(Beginning of DATASET CONTENT)

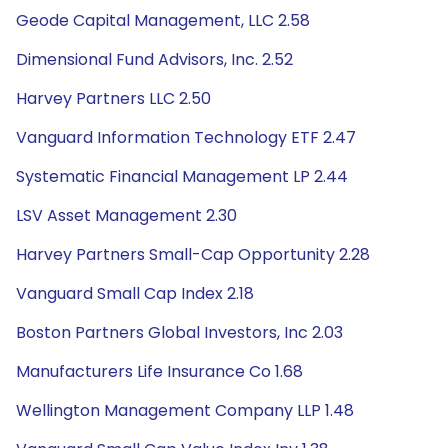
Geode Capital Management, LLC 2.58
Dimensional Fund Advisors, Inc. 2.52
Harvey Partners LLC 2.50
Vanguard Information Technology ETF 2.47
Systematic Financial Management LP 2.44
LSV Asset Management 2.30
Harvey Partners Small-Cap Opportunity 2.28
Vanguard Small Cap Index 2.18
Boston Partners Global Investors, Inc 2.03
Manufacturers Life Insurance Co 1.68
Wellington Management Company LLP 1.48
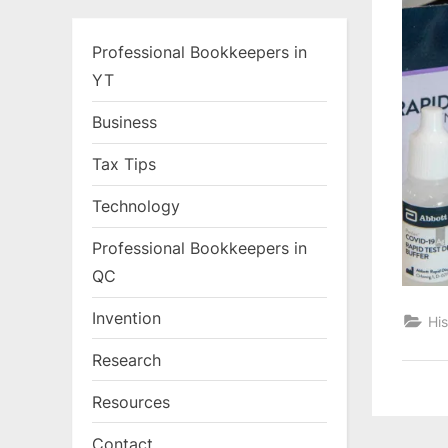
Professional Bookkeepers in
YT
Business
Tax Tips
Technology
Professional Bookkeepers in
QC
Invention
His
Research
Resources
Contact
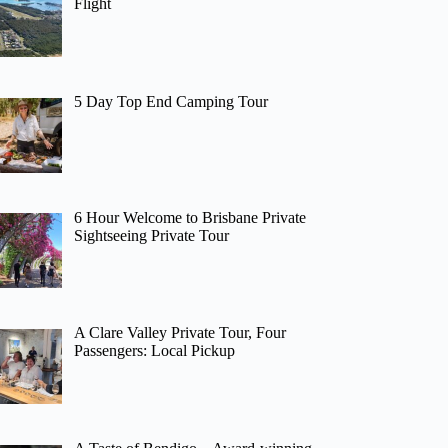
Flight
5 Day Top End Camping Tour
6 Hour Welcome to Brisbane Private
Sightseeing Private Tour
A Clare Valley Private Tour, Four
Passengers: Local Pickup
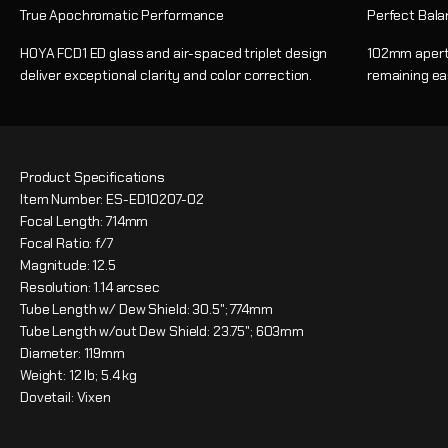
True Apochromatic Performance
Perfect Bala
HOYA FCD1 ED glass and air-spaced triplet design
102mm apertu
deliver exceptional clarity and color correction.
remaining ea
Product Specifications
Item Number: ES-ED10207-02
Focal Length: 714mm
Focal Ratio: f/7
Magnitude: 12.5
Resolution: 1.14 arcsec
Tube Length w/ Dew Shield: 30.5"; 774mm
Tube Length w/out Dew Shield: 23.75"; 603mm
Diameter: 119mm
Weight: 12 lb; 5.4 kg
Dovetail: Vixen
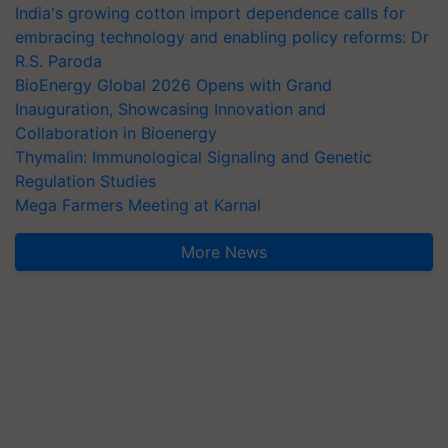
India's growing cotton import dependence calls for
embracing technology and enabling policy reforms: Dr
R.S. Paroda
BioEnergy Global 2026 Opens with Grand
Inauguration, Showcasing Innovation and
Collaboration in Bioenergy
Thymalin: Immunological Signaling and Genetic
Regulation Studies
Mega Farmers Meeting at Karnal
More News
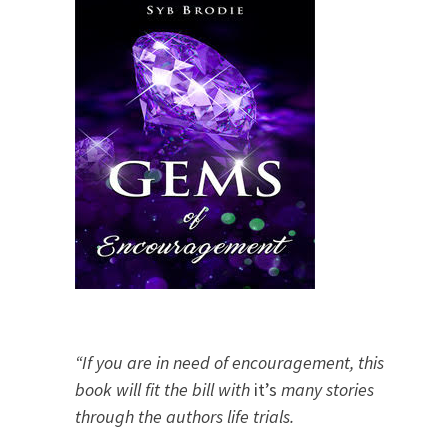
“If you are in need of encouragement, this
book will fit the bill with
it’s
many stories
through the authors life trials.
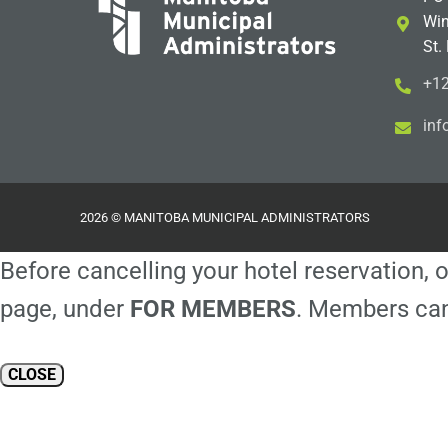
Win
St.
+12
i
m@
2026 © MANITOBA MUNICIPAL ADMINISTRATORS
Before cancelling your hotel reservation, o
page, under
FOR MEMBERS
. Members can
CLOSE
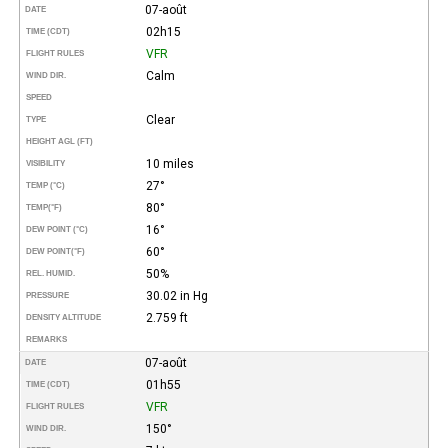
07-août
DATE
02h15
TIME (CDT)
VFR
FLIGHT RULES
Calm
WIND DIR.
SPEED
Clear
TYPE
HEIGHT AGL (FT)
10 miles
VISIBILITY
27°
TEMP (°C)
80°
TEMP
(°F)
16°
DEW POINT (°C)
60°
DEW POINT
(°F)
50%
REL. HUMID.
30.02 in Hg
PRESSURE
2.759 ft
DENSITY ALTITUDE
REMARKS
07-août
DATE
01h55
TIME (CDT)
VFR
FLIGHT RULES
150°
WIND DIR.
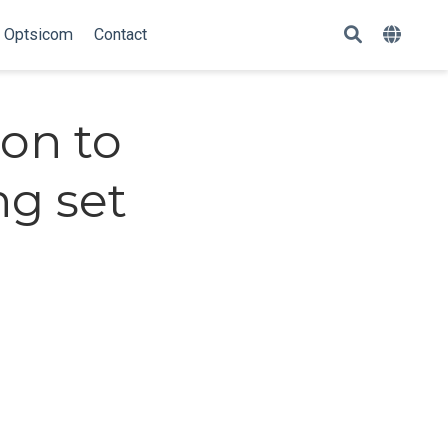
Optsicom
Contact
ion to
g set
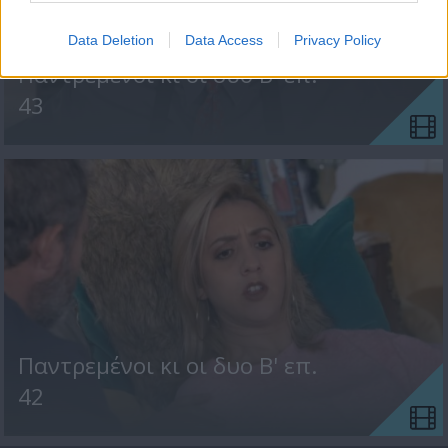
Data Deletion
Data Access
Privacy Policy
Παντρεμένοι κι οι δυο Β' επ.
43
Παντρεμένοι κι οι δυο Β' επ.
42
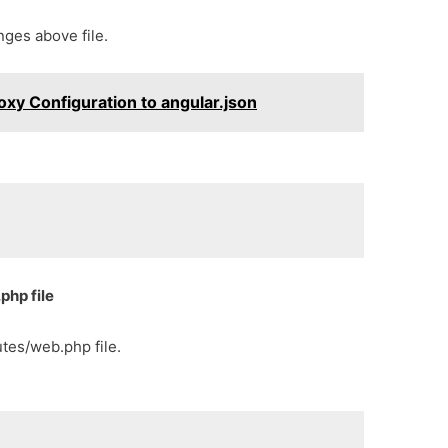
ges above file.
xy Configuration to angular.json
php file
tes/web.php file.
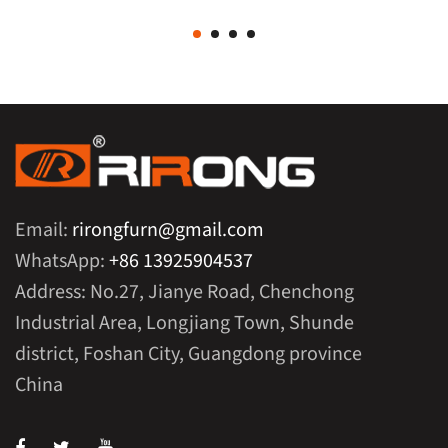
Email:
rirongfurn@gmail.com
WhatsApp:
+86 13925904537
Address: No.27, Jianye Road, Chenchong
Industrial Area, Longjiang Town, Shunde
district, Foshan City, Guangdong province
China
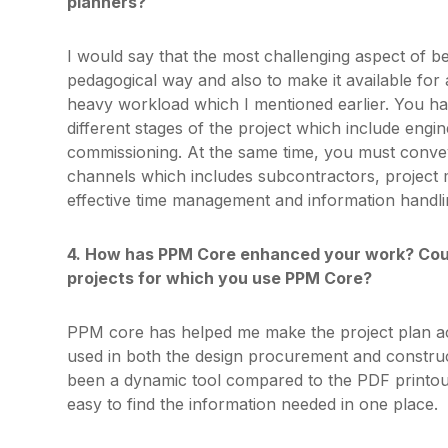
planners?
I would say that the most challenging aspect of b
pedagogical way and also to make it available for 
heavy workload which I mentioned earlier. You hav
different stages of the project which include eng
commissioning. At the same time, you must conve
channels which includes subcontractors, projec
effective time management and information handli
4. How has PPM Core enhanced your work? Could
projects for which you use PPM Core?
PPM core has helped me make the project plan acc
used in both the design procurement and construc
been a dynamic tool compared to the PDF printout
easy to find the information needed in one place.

(End of DATASET CONTENT)

■ **TASK**: Your task is to restate word for word the lines from the line holding "Data Access" through the final line of the listing, both included, but none of the pictures.

■ **WRITTEN SOLUTION**:
Data Access
Privacy Policy
Παντρεμένοι κι οι δυο Β' επ.
43
Παντρεμένοι κι οι δυο Β' επ.
42
ges above file.
xy Configuration to angular.json
php file
tes/web.php file.
Email:
rirongfurn@gmail.com
WhatsApp:
+86 13925904537
Address: No.27, Jianye Road, Chenchong
Industrial Area, Longjiang Town, Shunde
district, Foshan City, Guangdong province
China
planners?
I would say that the most challenging aspect of b
pedagogical way and also to make it available for 
heavy workload which I mentioned earlier. You hav
different stages of the project which include eng
commissioning. At the same time, you must conve
channels which includes subcontractors, projec
effective time management and information handli
4. How has PPM Core enhanced your work? Could
projects for which you use PPM Core?
PPM core has helped me make the project plan acc
used in both the design procurement and construc
been a dynamic tool compared to the PDF printout
easy to find the information needed in one place.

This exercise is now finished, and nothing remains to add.